Some filmmakers get things done their way because of their pedigree. Ridley Scott, Wes Anderson, John Carpenter, Steven Spielberg, Christopher Nolan and Alfred Hitchcock come to mind.
And Brad Bird would be on that list, if not for Tomorrowland. The first time audiences heard about Tomorrowland, which is loosely based on the Disneyland theme park ride of the same name, many sci-fi and animation fans were happy. This was after all the man who directed classics like The Iron Giant and The Incredibles, and delivered amazing action and narrative in Mission Impossible: Ghost Protocol.
Surely the live-action medium suits the story premise about futurists and innovators living in an alternate pocket dimension? And Brad is not the type of director who would insert patronizing and preachy messages in his movies right?
Alas, the final product is all of this and then some. It’s not like Tomorrowland was made with the worst of intentions, but the addition of key scribe Damon Lindelof, of TV’s Lost, and cinema’s Prometheus and Star Trek Into Darkness fame certainly doesn’t help the matter. Damon has accumulated a reputation of twisting the narrative and distorting it for no good reason, and the script here clearly suffers for it.
The story of Tomorrowland starts off with a boy named Frank, who joins up with the aforementioned scientists in a futuristic-looking alternate dimension. By futuristic, think about it as if it were imagined by people living in the 40s and 50s.
We are talking a mix of round-looking robots, tall skyscrapers and buildings out of the Jetsons, but surrounded by wheat fields reaching the horizon outside of the futuristic city. Such a retro style future was more recently seen in the video game franchise BioShock and the whole shebag here resembles a PG-13 version of BioShock’s Rapture (pre-destruction) built on land, with the added use of jetpacks.
But our boy Frank was too smart, and he created a doomsday-predicting device, which got him kicked out of this special Illuminati group.
Eons, or perhaps years later, we cut to the life of a young girl Casey (relative newcomer Britt Robertson), whose upbeat personality and optimism is the key to face off against the doomsday probability machine. After finding a pin that brings her to that pocket dimension, she vows to find out more about that strange, forgetten and mysterious world. Her path crosses with the now older and embittered Frank (George Clooney), and a robot futurist scout, Athena (Raffey Cassidy, who plays the role pretty much as a human, without any of the 1950s robotic tropes, such as awkward robot mannerisms to robot vocal chords).

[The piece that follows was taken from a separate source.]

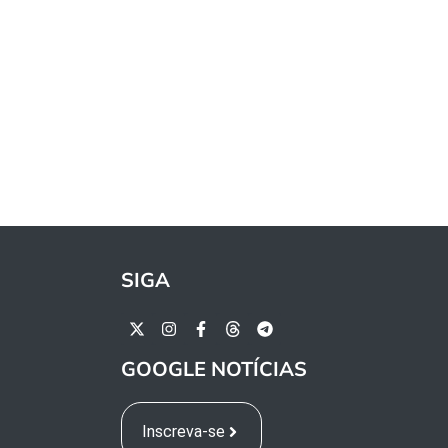
SIGA
GOOGLE NOTÍCIAS
Inscreva-se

Make no mistake, the sights and sounds of the alternate dimension depicted in the film are phenomenal, much like a theme park ride funded by a global mega-corporation with a smiley face (in this case, a hat with two comic mouse ears). Cynicism aside, it’s hard not to enjoy getting swept up by its pleasant visage and visual action that follows.
Stand-out moments include a literal flight of fancy across Paris, anything involving robots, an exposition bit starring one half of comedic duo Key & Peele, and anything involving the pocket dimension’s outdoors, wheat field and all.
Sci-fi fans with a fascination towards ray guns and retro art-deco future tools of destruction/creation will feel warm and fuzzy all inside, seeing key scenes made because,”Hey, let’s show off all these wondrous gadgets in these context-establishing scenes, because we have a Disney budget.” And if you love your main characters with a good mix of enthusiasm and angst, the duo of Casey and Frank, alongside Athena play off each other very well.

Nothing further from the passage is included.